Extracting Local Variables on POSIX

This is one workflow for manually analyzing a minidump:

  1. Run minidump_dump and minidump_stackwalk on the target minidump file, piping output to text files.
  2. Find the target thread in the stackwalk (via the threadid).
  3. Find the corresponding target thread in the stackdump.
  4. Take the raw stack data for that thread, and remove the 0x prefix.
  5. Split the stack data on word-size boundaries (8 hexadecimal characters on a 32-bit platform).
  6. Using the information from the stackwalk, annotate EIP, EBP, and ESP in the stackdump to delineate stack frames. Note that the byte order/endianness in the stackdump may not match host order, i.e. the pointer badbeef may be represented in the minidump as efbedbba.
  7. Download the build products (executable and symbol file) for the version of Chrome you're working with. Disassemble the function you're interested in.
  8. Step through the assembly and see how data is being pushed and popped off the stack, and try to correlate it to the data in the stackdump.
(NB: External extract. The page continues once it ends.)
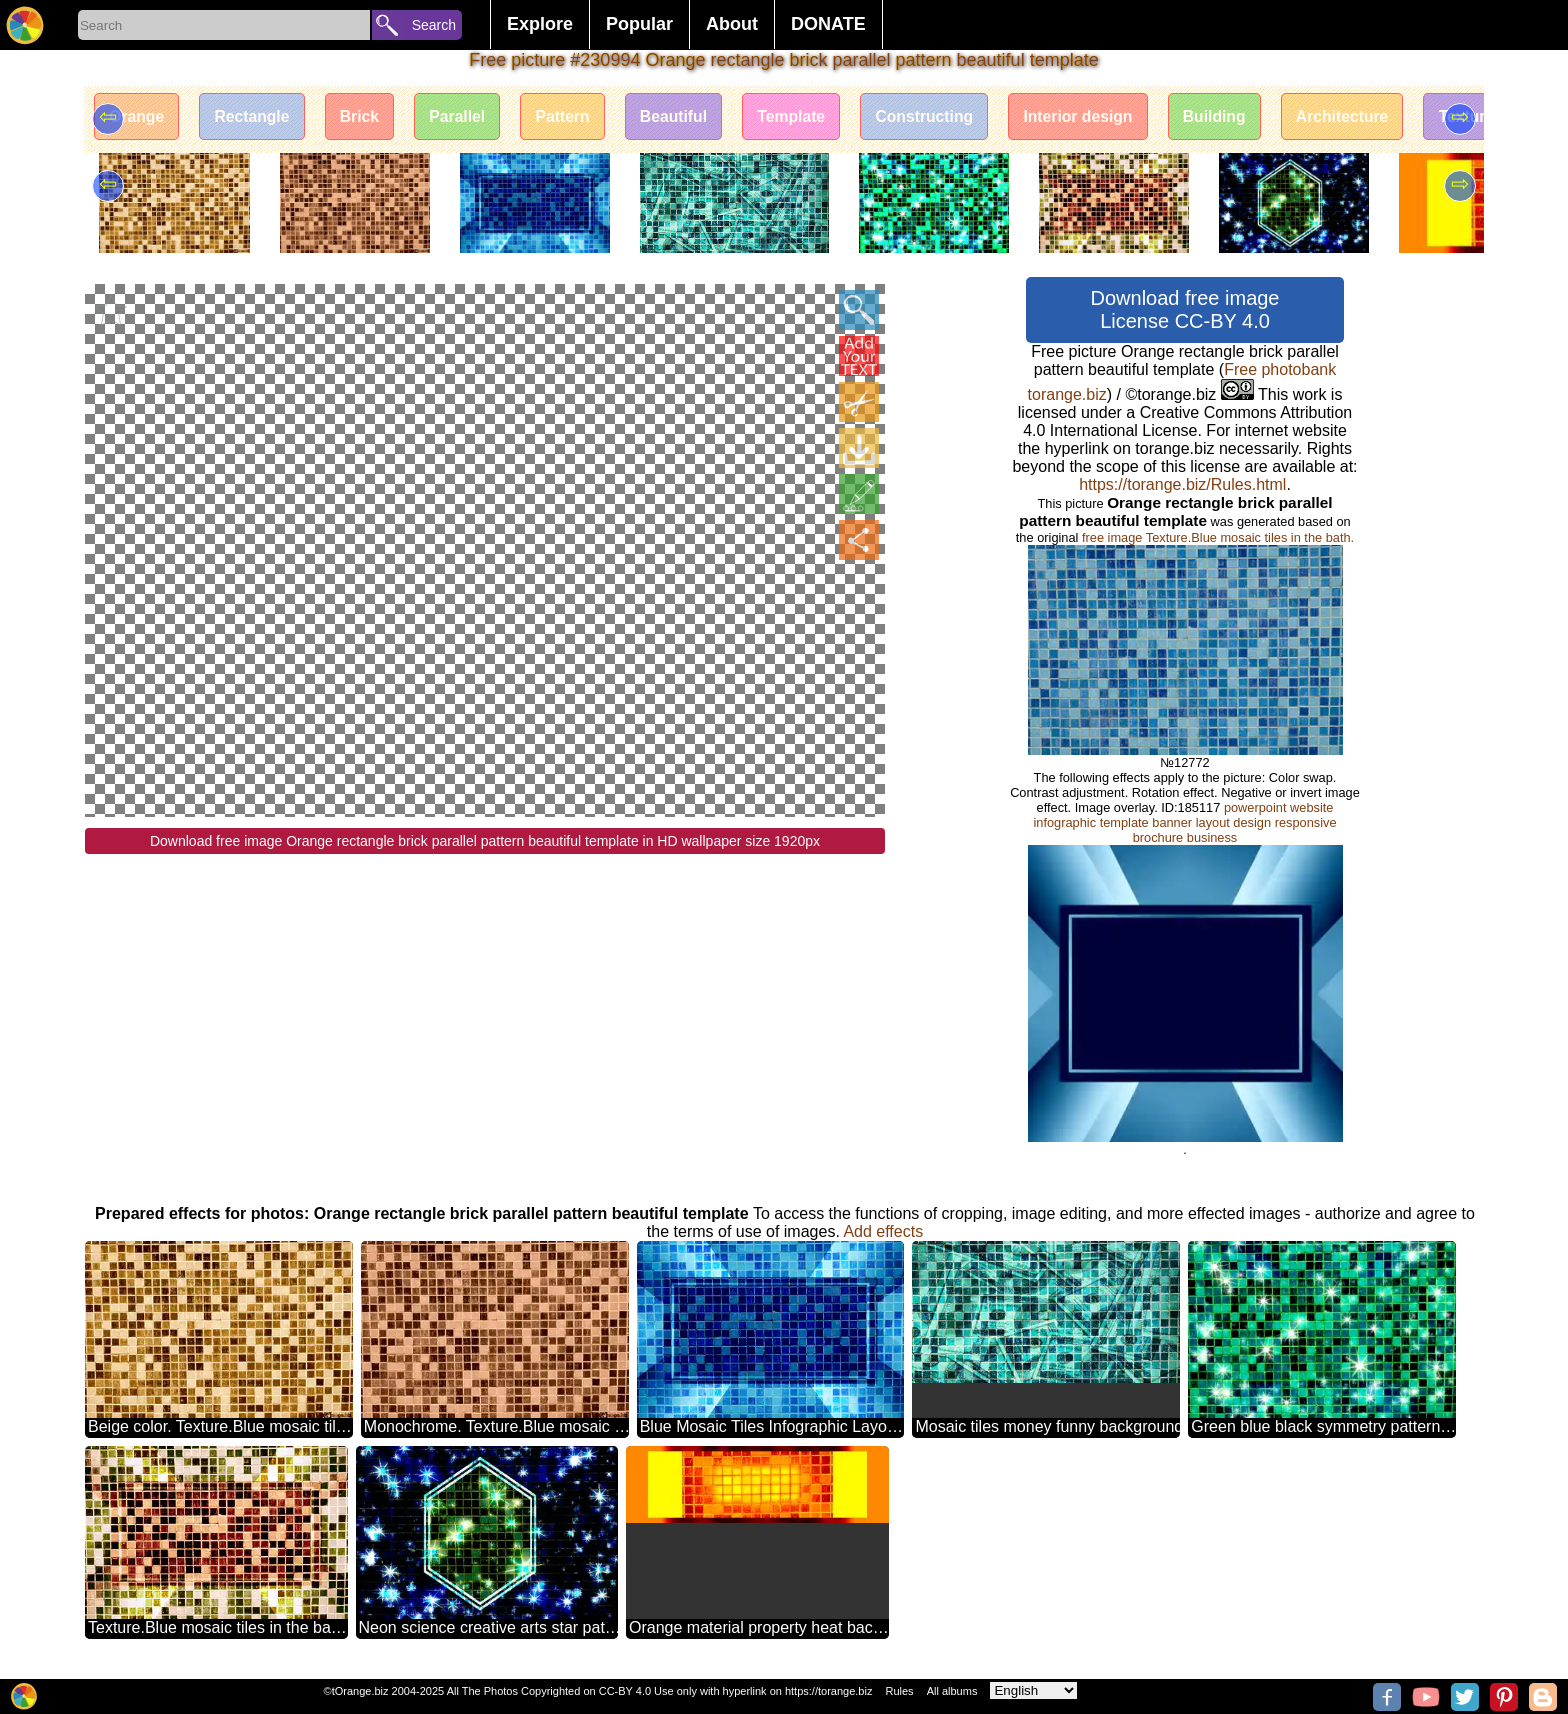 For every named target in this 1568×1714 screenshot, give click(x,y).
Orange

Unfortunately, this process is neither straightforward nor quick. But there are alternatives for saving local variables to be visible in a crash report. See below for more information.
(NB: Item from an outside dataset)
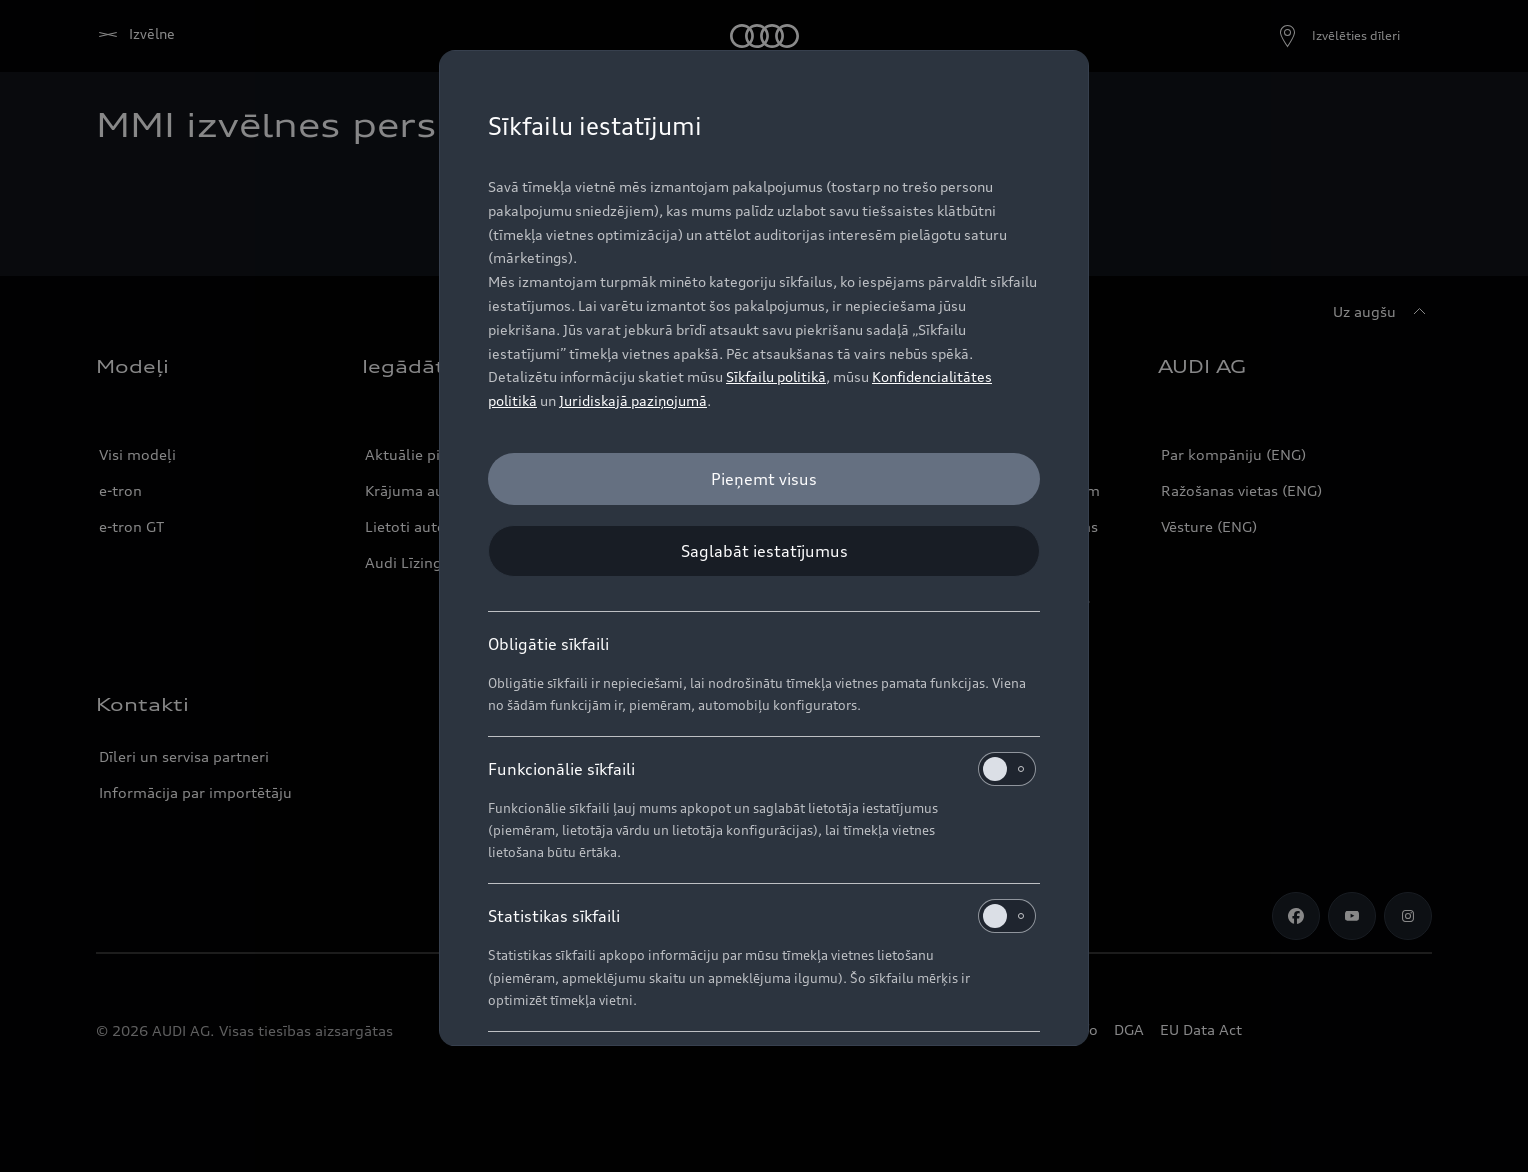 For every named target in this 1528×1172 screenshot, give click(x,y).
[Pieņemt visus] (764, 479)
However, it may be possible to get most of the same information using WinDBG on Windows. As long as the CPU architecture is supported by Windows, the debugger will be able to understand the exception record and disassemble the code around the exception, show call stacks (without symbols though), and let you inspect the contents of the stack and registers. That may be enough to get you going on a good percentage of crashes, especially since the symbolized stack may be available on the crash server.

See also http://www.chromium.org/chromium-os/how-tos-and-troubleshooting/crash-reporting/debugging-a-minidump

Symbolizing Minidumps

To symbolize a minidump that was not uploaded, you can use the crsym tool (internal instance of https://github.com/chromium/crsym/):

  1. Build minidump_stackwalk from inside the Chromium or Breakpad trees.
  2. Run minidump_stackwalk -m /path/to/minidump.dmp > /tmp/stack.txt
  3. Go to crsym and set the input type to be a Minidump Stackwalk.
  4. Paste the contents of /tmp/stack.txt into the input field.
  5. Press the Symbolize button and wait for the output.

To symbolize a minidump for a local build, follow the steps in https://code.google.com/p/chromium/issues/detail?id=304846#c14 for Mac, and see http://www.chromium.org/developers/decoding-crash-dumps for linux.

Production Debugging

If a crash is not reproducible, the only tools at one's disposal for investigation are what can be gleaned from a crash report. These are some tips for debugging builds running in production (i.e. on users' machines).

Aliasing Against Optimizations

Production builds are highly optimized to make the binary executable fast and small. As part of this, when the compiler is optimizing, it will reuse space on the stack for different variables. To defeat this optimization, you can use base::debug::Alias() on the variable. This will attempt to force the compiler to keep dedicated space around for the variable, so that its value is inspectable in a minidump stackdump.

Crash Keys

Another way to make variable values accessible in a crash report is to report it as metadata, rather than keeping it in the minidump. The metadata is viewable in the crash dashboard and is not contained in the minidump file. Learn more about debugging with crash keys here.

Checking Out a Release Branch

Production builds are generally not cut from the tip of tree/trunk, but are branched and stabilized via the dev, beta, and stable release channels. Follow these instructions for how to check out a release branch, which will give you the code for the version of the crash you're investigating.